As Dr. Chrono mused over the various uplifting processes, she entered the various data into the system. Her ability to divide her attention and still get things done (and done well, and done accurately) was something she was quite proud of. When she was just a rookie some decades ago and her hair was still blonde instead of that odd greying off-yellow, her data entry was described as “fiendishly accurate” by a superior. In her mind, that just made it all the clearer that someone a bit lower on the corporate ladder should be doing the work she was currently stuck with. Data entry was something she could do (and, if an old roommate was to be believed, had done) in her sleep.

Soon, however, something happened that required Dr. Chrono’s full attention. Her door swung open, and a small ape child charged in with a child-sized, blue-plated android in hot pursuit. “Karina, just because you can take my limbs off doesn’t mean you should!” The android wailed as he chased the ape girl around Dr. Chrono’s office.

Karina looked back only to give the android a prolonged raspberry. Her energy seemed to be nearly endless as she zipped around the room. “Too bad! I wanna see this up close!”

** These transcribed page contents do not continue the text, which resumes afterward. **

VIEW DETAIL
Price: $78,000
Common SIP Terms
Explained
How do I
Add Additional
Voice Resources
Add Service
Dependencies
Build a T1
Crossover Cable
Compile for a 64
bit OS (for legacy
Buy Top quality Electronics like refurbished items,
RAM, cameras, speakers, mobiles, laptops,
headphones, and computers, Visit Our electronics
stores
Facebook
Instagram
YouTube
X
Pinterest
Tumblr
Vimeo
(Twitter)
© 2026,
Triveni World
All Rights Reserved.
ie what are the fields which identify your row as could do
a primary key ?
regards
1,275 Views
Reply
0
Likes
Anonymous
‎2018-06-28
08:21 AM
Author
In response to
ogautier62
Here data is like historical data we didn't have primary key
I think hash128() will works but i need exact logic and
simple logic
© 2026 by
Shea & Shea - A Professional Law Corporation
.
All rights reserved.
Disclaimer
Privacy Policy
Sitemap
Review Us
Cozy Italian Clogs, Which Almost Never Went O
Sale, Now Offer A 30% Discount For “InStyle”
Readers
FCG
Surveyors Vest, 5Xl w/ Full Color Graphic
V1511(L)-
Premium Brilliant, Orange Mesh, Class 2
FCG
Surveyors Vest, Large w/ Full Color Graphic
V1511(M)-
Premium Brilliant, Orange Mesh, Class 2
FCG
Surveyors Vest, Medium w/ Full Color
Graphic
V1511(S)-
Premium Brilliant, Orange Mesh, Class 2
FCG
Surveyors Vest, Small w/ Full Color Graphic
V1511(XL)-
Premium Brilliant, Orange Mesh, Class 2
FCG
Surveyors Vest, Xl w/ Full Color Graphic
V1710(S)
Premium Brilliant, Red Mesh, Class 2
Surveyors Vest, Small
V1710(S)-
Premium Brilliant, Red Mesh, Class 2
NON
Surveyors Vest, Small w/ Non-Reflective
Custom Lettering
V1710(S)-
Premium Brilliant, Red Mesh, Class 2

Dr. Chrono’s irritation hit first before her amusement. “Both of you, stop right there!” she yelled, her voice sharp enough to halt them both and send the android skidding into the ape, which caused him to fall on his behind. That finally drew a wry chuckle out of Dr. Chrono. “Karina, give Alan his arm back.”

“Fine.” With a whine, Karina handed Alan his arm back, and the android child plugged it back in like it had never been detached in the first place.

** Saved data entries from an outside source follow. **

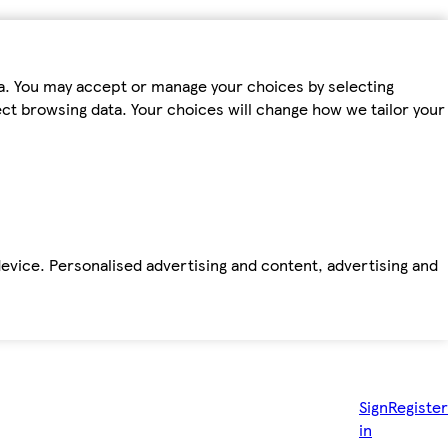
ta. You may accept or manage your choices by selecting
fect browsing data. Your choices will change how we tailor your
device. Personalised advertising and content, advertising and
Sign
Register
in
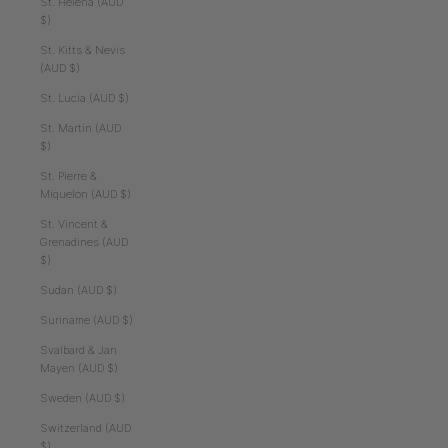
St. Helena (AUD
$)
St. Kitts & Nevis
(AUD $)
St. Lucia (AUD $)
St. Martin (AUD
$)
St. Pierre &
Miquelon (AUD $)
St. Vincent &
Grenadines (AUD
$)
Sudan (AUD $)
Suriname (AUD $)
Svalbard & Jan
Mayen (AUD $)
Sweden (AUD $)
Switzerland (AUD
$)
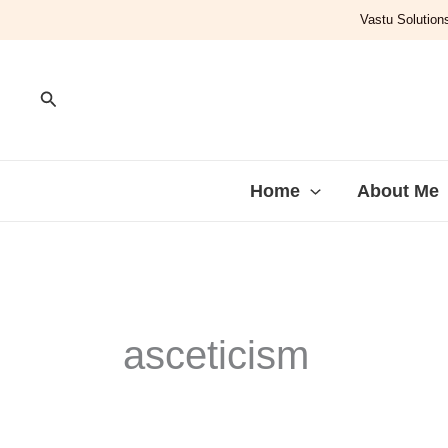
Skip
Vastu Solutions
to
content
Search
Home
About Me
asceticism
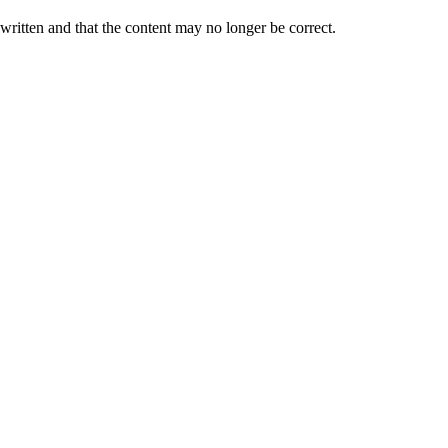
 written and that the content may no longer be correct.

“I don’t take your arm off to see how it works, do I?” Alan quipped, his childish voice bitingly sarcastic.

“That’s different! If you did it to me, it’d be attempted murder. In your case, it’s just maintenance.” Karina folded her arms and gave a huff.

“I see the double standards are already being drilled into our heads,” Alan mumbled.

Dr. Chrono couldn’t help but smile. Alan was becoming a bit like her with the tendency towards sharpness. She wasn’t entirely sure that was a good thing, and she hoped she could find someone to help him lighten up a little bit before it was too late. After all, it was a matter of handling code that was constantly updating itself; surely, he could update himself to be a bit happier someday.